Crossrail Contracts For Joint Venture
16 June 2010
The UK's biggest rail infrastructure project is stepping up a gear. A Costain-Skanska joint venture has won the initial contracts for two tunnel portals that will take the Crossrail railway underneath London.
After years of planning, Crossrail is now underway. When complete in 2017, it will offer a new, high-frequency rail route starting at Maidenhead in the west through central London and out to the east, forking to Shenfield, near Brentwood in Essex and to Abbey Wood in southeast London.
It will add 10% to London's public transport capacity. Crossrail will carry close to 75,000 passengers every hour, significantly reducing journey times and providing quicker and easier interchanges.
Last May a Costain-Skanska joint venture was selected as one of several contractors for Crossrail's advance works civils framework agreement, a four-year programme worth £100 million.
Now, the JV has won the contract to create the tunnel portal at Royal Oak, just outside Paddington Station in west London. This will be the transition ramp for Crossrail trains entering and exiting the central London tunnels.
Costain-Skanska has also won the contract for the second portal at Pudding Mill Lane, near the Stratford Olympic site.
A major challenge for the JV team will be working in close proximity to existing, live LU and NR railway lines and the A40 Westway. "Royal Oak is incredibly cramped," notes Lee Davies, Costain's Sector Director for Rail. "There's a lot of heavy engineering to do in a small space, which will require careful planning and sequencing and be constructed without any disruption to the railway."
Work on both sites is already underway. Royal Oak is due to be completed in June and Pudding Mill Lane in 2013.
The longer timescale for the second portal is necessitated by waiting for other aspects of the project to catch up. "There's a lot of works at the front end, then a period of relatively little work where other works are undertaken. We then complete our part."
Among the complications at the east London site is the diversion of an 11 Kv underground electricity cable, diaphragm walls for the tunnel and construction of the City Mill River Bridge adjacent to Docklands Light Railway.

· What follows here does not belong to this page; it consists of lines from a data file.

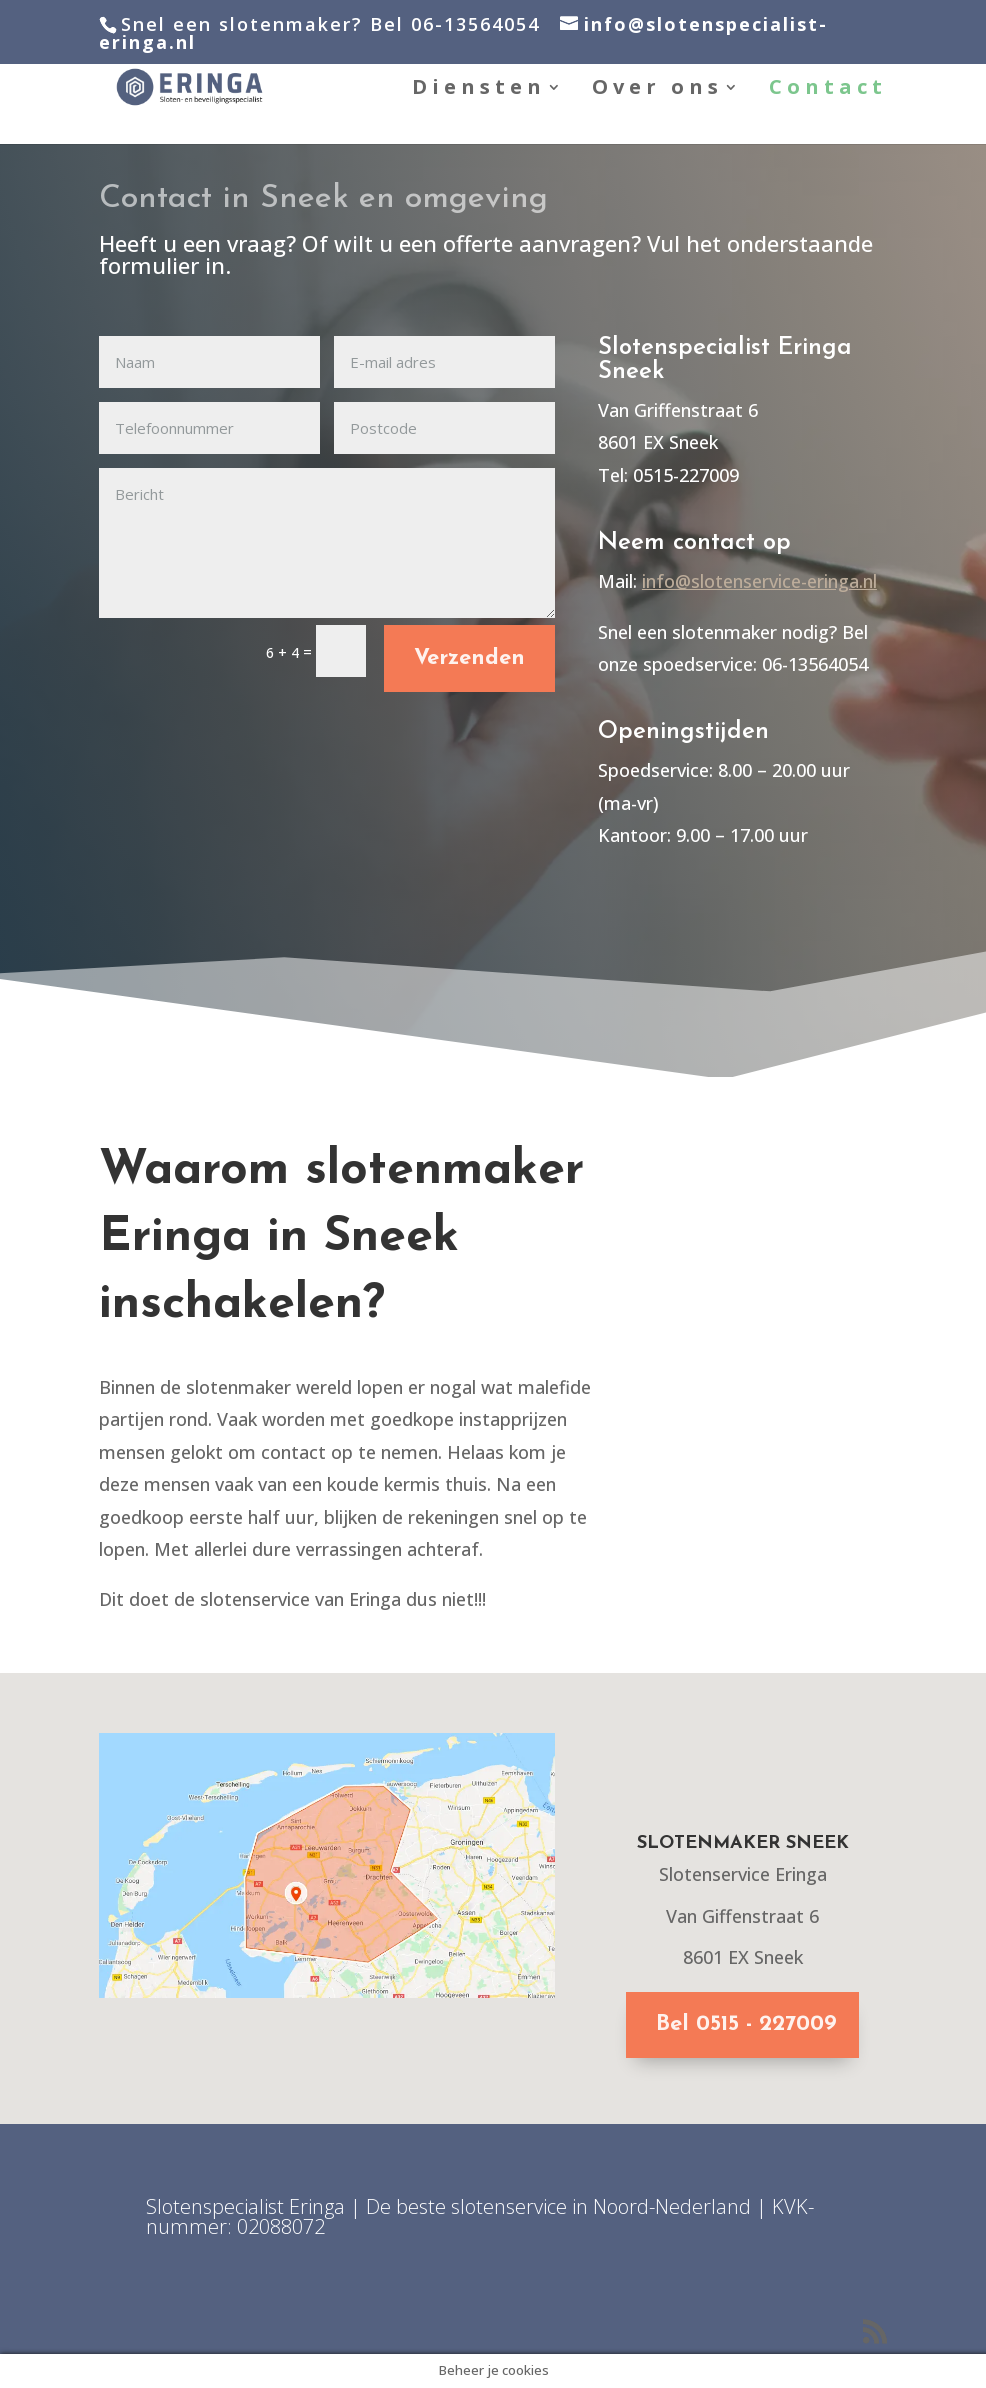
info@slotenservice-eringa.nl (759, 581)
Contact (828, 90)
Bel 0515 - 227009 (746, 2024)
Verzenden (469, 658)
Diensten (479, 90)
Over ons (657, 90)
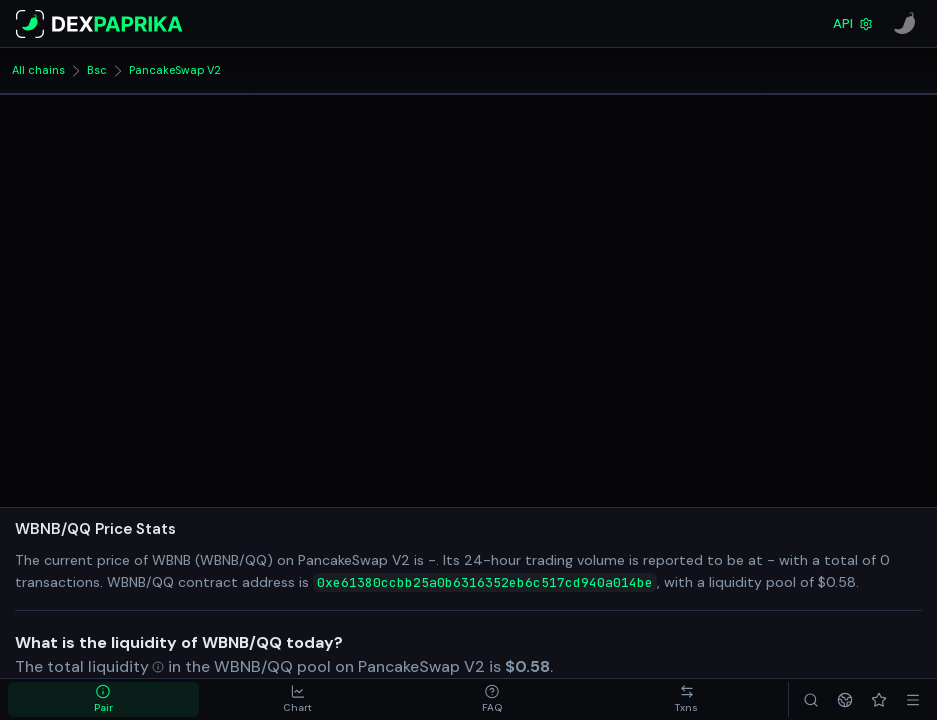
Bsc (97, 70)
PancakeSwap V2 (175, 70)
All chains (38, 70)
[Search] (811, 699)
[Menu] (913, 699)
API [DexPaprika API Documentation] (853, 23)
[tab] (103, 699)
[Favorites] (879, 699)
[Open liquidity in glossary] (126, 666)
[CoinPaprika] (905, 24)
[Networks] (845, 699)
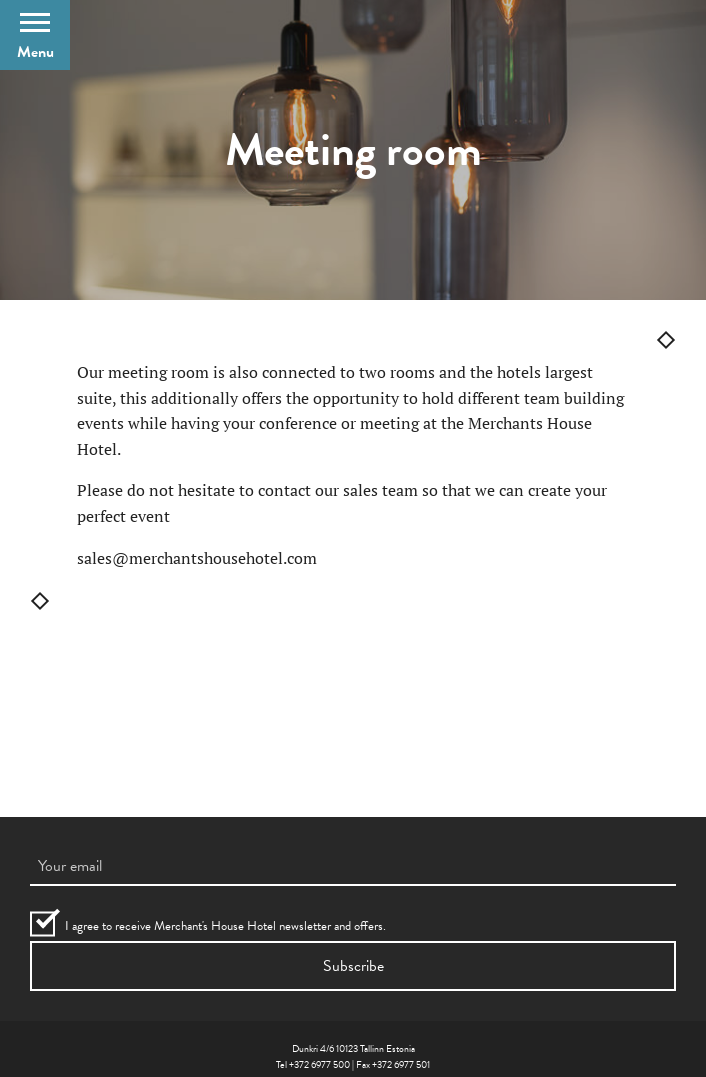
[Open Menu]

These advance works are just the start, however. "The main works are an order of magnitude bigger," says Davies. For the civils work, Costain and Skanska are teaming up with Bilfinger Berger, Europe's leading tunnelling contractor. Davies hopes that Costain's early involvement in the project will give it an edge when it comes to bidding for the main works.
"Being involved in the advance works gives us an insight into the client, his methods of procurement and, in a small way, the challenges of the job," he says. Technical challenges for whoever wins the main works, he adds, will include picking a route through the sheer density of underground utilities criss-crossing the capital and securing the necessary resources and skills for the job. Pre-qualification work for stations and civils aspects of the main project is underway.
Around £2 billion has already been spent on Crossrail, mainly on design and land procurement. "It's at the position where it's gone too far to be easily and sensibly cancelled," believes Davies. "Having said that, we will always be tasked with demonstrating value for money, affordability and a commitment to driving down costs."